Ya me había pasado antes. Me tocaba pasar por control, como siempre que volás por British desde España rumbo a Irlanda. Y como siempre, los ingleses te reciben como si entraras a su castillo a patearles el té de las cinco.

Escanean la valija, ven el tarro, lo sacan como si fuera un kilo de cocaína.
–What is this? –dice el tipo, con una cara mezcla de desprecio y protocolo.
–Dulce de leche –le digo yo, todavía con una sonrisa.
–It’s not allowed.
–Pero es para mis nietos, hombre. Es como el caramel de ustedes. Es para ponerle a la tostada.

No hay caso. Me dice que son más de 200 ml y que no se puede pasar.
Yo, ya empezando a perder la paciencia, discuto. Trato de explicarle que no es líquido, que es tradición, que soy abuelo. Nada. Me mira como si le estuviera contando la historia del unicornio nacional.

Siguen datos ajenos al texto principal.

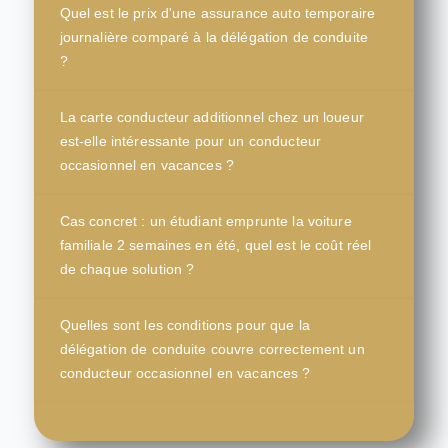
Quel est le prix d'une assurance auto temporaire
journalière comparé à la délégation de conduite
?
La carte conducteur additionnel chez un loueur
est-elle intéressante pour un conducteur
occasionnel en vacances ?
Cas concret : un étudiant emprunte la voiture
familiale 2 semaines en été, quel est le coût réel
de chaque solution ?
Quelles sont les conditions pour que la
délégation de conduite couvre correctement un
conducteur occasionnel en vacances ?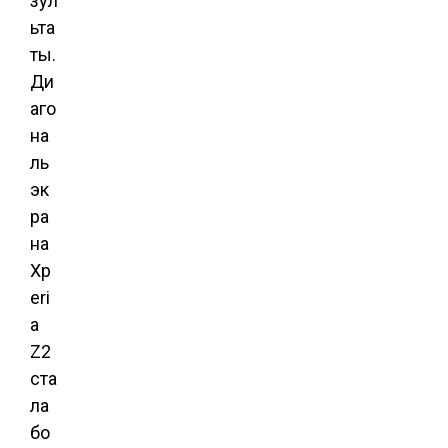
зул
ьта
ты.
Ди
аго
на
ль
эк
ра
на
Xp
eri
a
Z2
ста
ла
бо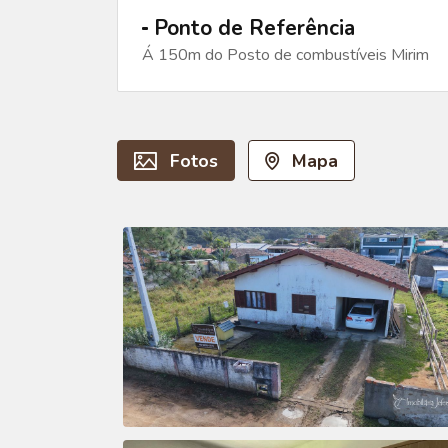
Ponto de Referência
Á 150m do Posto de combustíveis Mirim
Fotos
Mapa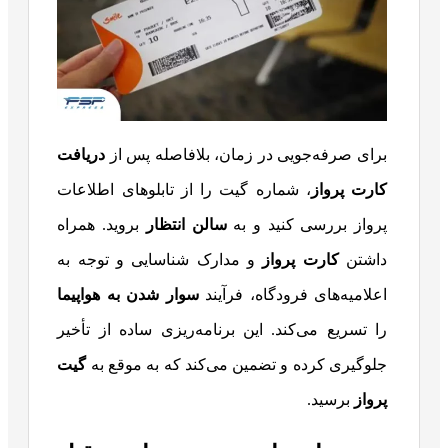
برای صرفه‌جویی در زمان، بلافاصله پس از
دریافت
کارت پرواز
، شماره گیت را از تابلوهای اطلاعات
پرواز بررسی کنید و به
سالن انتظار
بروید. همراه
داشتن
کارت پرواز
و مدارک شناسایی و توجه به
اعلامیه‌های فرودگاه، فرآیند
سوار شدن به هواپیما
را تسریع می‌کند. این برنامه‌ریزی ساده از تأخیر
جلوگیری کرده و تضمین می‌کند که به موقع به
گیت
پرواز
برسید.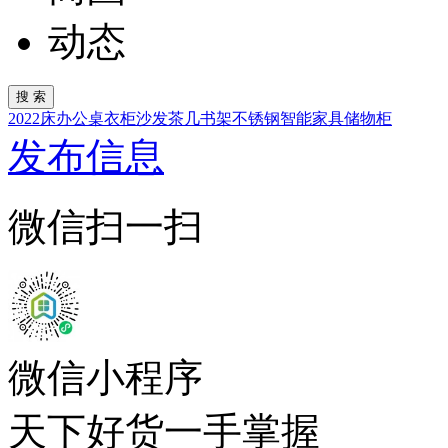
动态
2022
床
办公桌
衣柜
沙发
茶几
书架
不锈钢
智能家具
储物柜
发布信息
微信扫一扫
微信小程序
天下好货一手掌握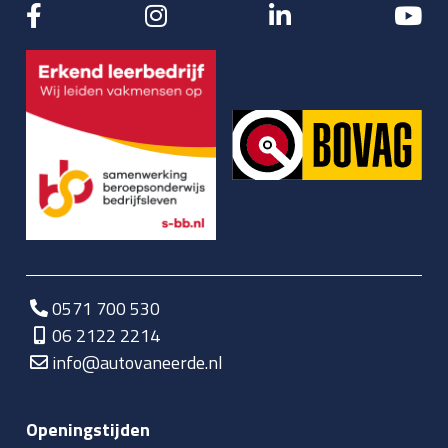
0571 700 530
06 2122 2214
info@autovaneerde.nl
Openingstijden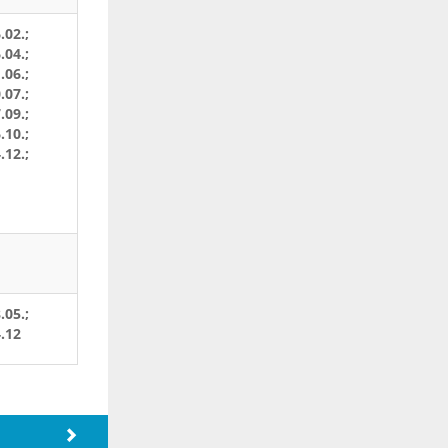
.02.;
.04.;
.06.;
.07.;
.09.;
.10.;
.12.;
.05.;
4.12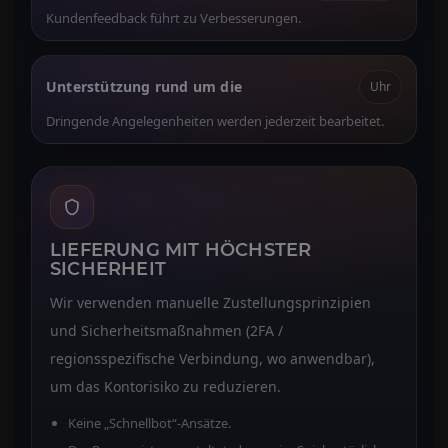
Kundenfeedback führt zu Verbesserungen.
Unterstützung rund um die
Uhr
Dringende Angelegenheiten werden jederzeit bearbeitet.
LIEFERUNG MIT HÖCHSTER
SICHERHEIT
Wir verwenden manuelle Zustellungsprinzipien
und Sicherheitsmaßnahmen (2FA /
regionsspezifische Verbindung, wo anwendbar),
um das Kontorisiko zu reduzieren.
Keine „Schnellbot“-Ansätze.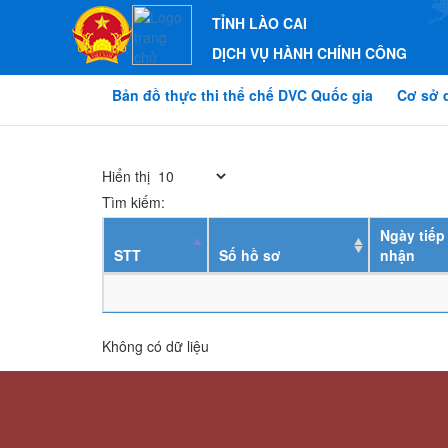
TỈNH LÀO CAI
DỊCH VỤ HÀNH CHÍNH CÔNG
Bản đồ thực thi thể chế DVC Quốc gia
Cơ sở 
Hiển thị
Tìm kiếm:
Ngày tiếp
STT
Số hồ sơ
nhận
Không có dữ liệu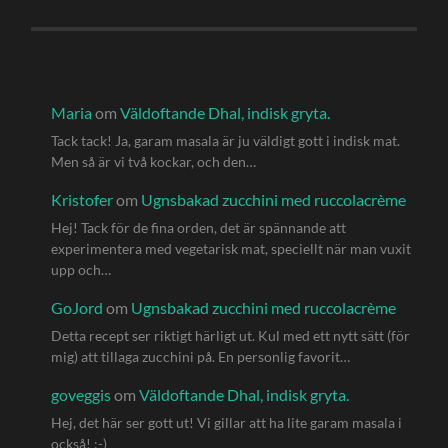
Maria
om
Väldoftande Dhal, indisk gryta.
Tack tack! Ja, garam masala är ju väldigt gott i indisk mat.
Men så är vi två kockar, och den…
Kristofer
om
Ugnsbakad zucchini med ruccolacrème
Hej! Tack för de fina orden, det är spännande att
experimentera med vegetarisk mat, speciellt när man vuxit
upp och…
GoJord
om
Ugnsbakad zucchini med ruccolacrème
Detta recept ser riktigt härligt ut. Kul med ett nytt sätt (för
mig) att tillaga zucchini på. En personlig favorit…
goveggis
om
Väldoftande Dhal, indisk gryta.
Hej, det här ser gott ut! Vi gillar att ha lite garam masala i
också! :-)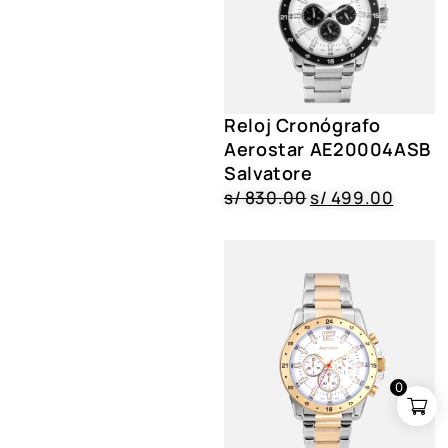
Reloj Cronógrafo
Aerostar AE20004ASB
Salvatore
s/
830.00
s/
499.00
0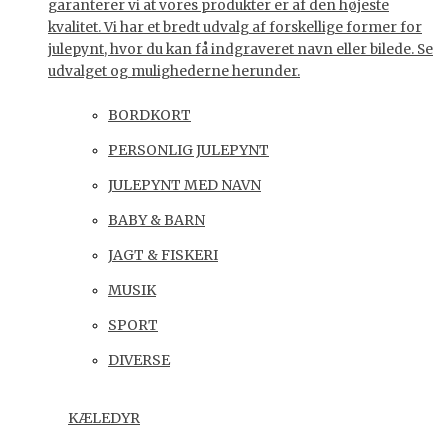
garanterer vi at vores produkter er af den højeste
kvalitet. Vi har et bredt udvalg af forskellige former for
julepynt, hvor du kan få indgraveret navn eller bilede. Se
udvalget og mulighederne herunder.
BORDKORT
PERSONLIG JULEPYNT
JULEPYNT MED NAVN
BABY & BARN
JAGT & FISKERI
MUSIK
SPORT
DIVERSE
KÆLEDYR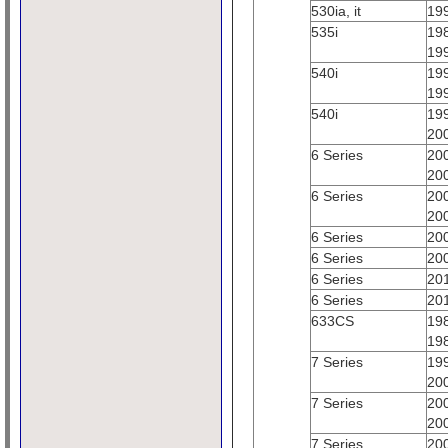
530ia, it
19
535i
19
19
540i
19
19
540i
19
20
6 Series
20
20
6 Series
20
20
6 Series
20
6 Series
20
6 Series
20
6 Series
20
633CS
19
19
7 Series
19
20
7 Series
20
20
7 Series
20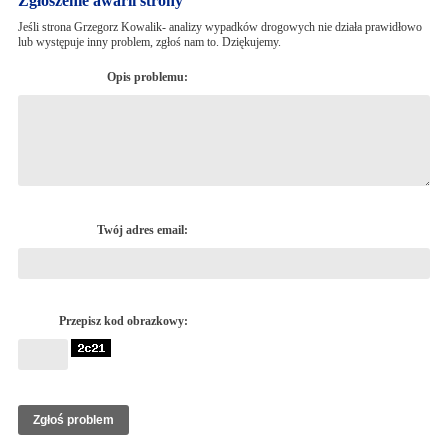
Zgłoszenie awarii strony
Jeśli strona Grzegorz Kowalik- analizy wypadków drogowych nie działa prawidłowo
lub występuje inny problem, zgłoś nam to. Dziękujemy.
Opis problemu:
Twój adres email:
Przepisz kod obrazkowy: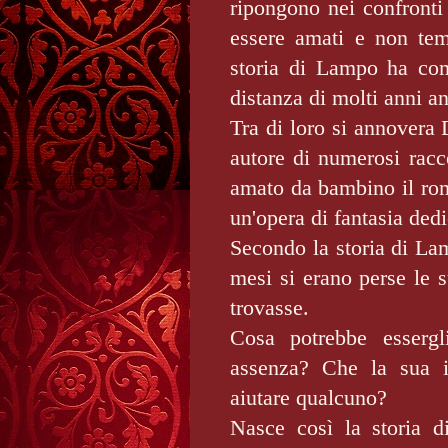
ripongono nei confronti 
essere amati e non tem
storia di Lampo ha com
distanza di molti anni a
Tra di loro si annovera 
autore di numerosi racco
amato da bambino il rom
un'opera di fantasia ded
Secondo la storia di Lam
mesi si erano perse le 
trovasse.
Cosa potrebbe essergl
assenza? Che la sua i
aiutare qualcuno?
Nasce così la storia d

Y ahí, en el momento exacto en que se mezcla la impotencia, la injusticia y la furia argenta, me sale la puteada:
–Nigger motherfucker.
Como en las películas de Tarantino. Como lo dice Samuel L. Jackson cada cinco minutos. Porque justo, justo, estaban dando The Hateful Eight en el avión, y ahí el tipo lo dice con ritmo de cumbia: nigger motherfucker, nigger motherfucker.

Y claro, yo me olvidé que no estoy en Boedo ni en Caseros, estoy en Londres.
El tipo me mira fijo, llama a un compañero. Llaman a otro. Llaman a seguridad. Me rodean. Me siento como si hubiera amenazado con estallar una bomba con forma de flan.

Trato de explicar:
–Es una expresión del cine, no es contra vos. La usan en las películas, el actor es negro, no es ofensivo allá.
–Here it is offensive –me dice uno con los ojos fríos.
–Okay, okay. I take it back. Pero que me devuelvan el dulce de leche.
–No.

No me lo devolvieron. Ni el dulce de leche, ni la dignidad.

Cuando llego a Irlanda y le cuento a mi hija, me caga a pedos.
–¿Cómo vas a decir eso, papá? ¡Estás loco! ¡Casi terminás preso!
–Pero si lo dicen en la tele, en todo el mundo…
–¡Eso no te da derecho a decirlo vos! ¿No sabés lo que significa?

Y ahí entendí algo:
Las palabras que para nosotros son parte de un guión, allá son dinamita.
Lo que acá suena a película, allá se siente como una agresión real.
Y uno, por más argentino y calentón que sea, tiene que aprender a hablar el idioma del respeto, incluso cuando le incautan el postre.

Y así fue como aprendí que un tarro de dulce de leche puede volverse un artefacto prohibido, y que una palabra de película puede casi mandarte en cana.
Pero también aprendí que ser argentino afuera es caminar al borde del malentendido constante, y que a veces el cariño se nos escapa con los mismos modismos que en otro idioma suenan a bomba.
Me quedé sin dulce de leche, pero llegué.
Y cuando mis nietos me abrazaron en el aeropuerto de Dublín, entendí que el idioma que vale en serio no es el inglés, ni el argentino: es el de la ternura.

Igual, desde entonces, me quedó una duda existencial:
¿Ahora qué hago con Romaña y con Roca Sánchez? Siempre les dije “negro” con cariño, como se dice en el tablón. Y ahora no sé si estoy siendo tierno o bruto.
Mejor los abrazo. Eso no tiene traducción.